In many countries spiders are regarded as mystical creatures for their web-making abilities! In folklore they are described as storytellers and oracles of fate, misfortune and sometimes death. This spider superstition harks back to the arachnid’s connection to witches, as spiders were believed to be evil companions. It was thought that if a spider fell into a candle-lit lamp and got consumed by the flame then witches were nearby.
However fearful some people may be of spiders, there are superstitions that actually associate them with good luck.
- If a money spider (Linyphiidae) drops on you, or crawls across your hand you’ll come into some money. The superstition arises from an old saying that, if a money spider is seen running on you, it has come to spin you new clothes, meaning financial good fortune.
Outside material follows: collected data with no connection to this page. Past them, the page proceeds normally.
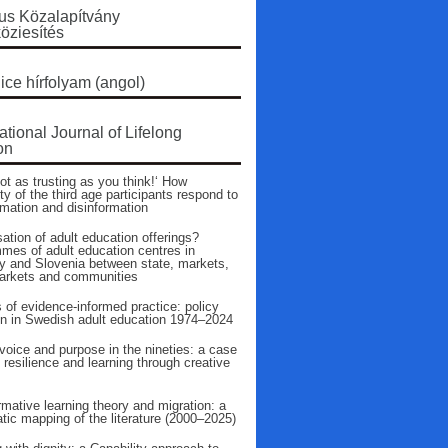
s Közalapítvány
öziesítés
ice hírfolyam (angol)
ational Journal of Lifelong
on
ot as trusting as you think!‘ How
ty of the third age participants respond to
rmation and disinformation
ation of adult education offerings?
mes of adult education centres in
 and Slovenia between state, markets,
arkets and communities
 of evidence‑informed practice: policy
on in Swedish adult education 1974–2024
voice and purpose in the nineties: a case
 resilience and learning through creative
mative learning theory and migration: a
tic mapping of the literature (2000–2025)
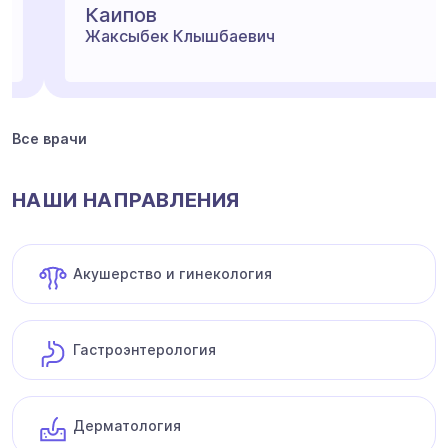
Каипов
Жаксыбек Клышбаевич
Все врачи
НАШИ НАПРАВЛЕНИЯ
Акушерство и гинекология
Гастроэнтерология
Дерматология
- Finding your initials in a spider’s web will bring you good fortune for many years.
Bites from UK spiders are uncommon (and very unlucky) but occasionally species such as the False Widow spider (the common name for a group of species in the genus Steatoda), have the potential to bite if they feel threatened. It is unlikely but if they do the affect is similar to a bee sting, so anyone with allergies should be cautious.
If you’re still not keen on having arachnids around, the most effective way to control spiders is limiting their food, by clearing away dead flies, woodlice, millipedes, centipedes and other crawling insects. Squishing them however is definitely bad luck – better to scoop them up in a glass or cup and put them outside.